Advice: Loving your kids when they misbehave


When your children misbehave as toddlers, you understand that their behavior stems from not knowing any better.

As they get older, your children start acting up and talking back. It’s difficult not to lose your temper when your child raises his or her voice and slams doors.

The older your children get, the more difficult it is to have patience with them. It happens to all of us.

When your child acts out, that is when he or she needs you the most. It’s easy to love a well-behaved child but it is most important to love your child when his or her behavior is at its worst.
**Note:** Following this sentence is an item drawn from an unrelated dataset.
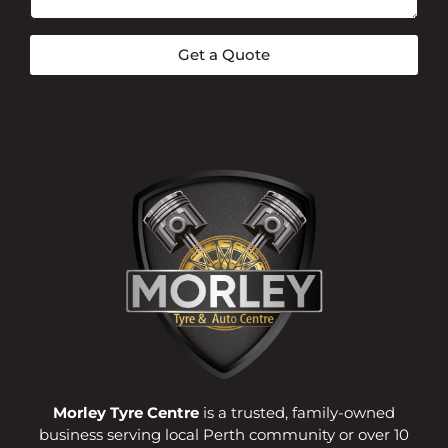
Get a Quote
Morley Tyre Centre
is a trusted, family-owned
business serving local Perth community or over 10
During adolescence, children are going through physical and mental changes, and this will continue into their early 20s.

It’s not always easy for kids to figure things out. The closer you are to your kids, the more they might lash out at you.

However, this doesn’t mean you have to put up with their behavior. You should never allow your children to be disrespectful and you should always talk to them about how their behavior affects your family.

Parenting during this stage is difficult, and all you can do is take things one day at a time, and remind yourself that this too shall pass.

When your child does something wrong. Give him or her consequences, talk to them about their behavior, and then forgive them.

You have to keep giving your child the opportunity to do better. Every mistake your child makes will mold him or her into a different person.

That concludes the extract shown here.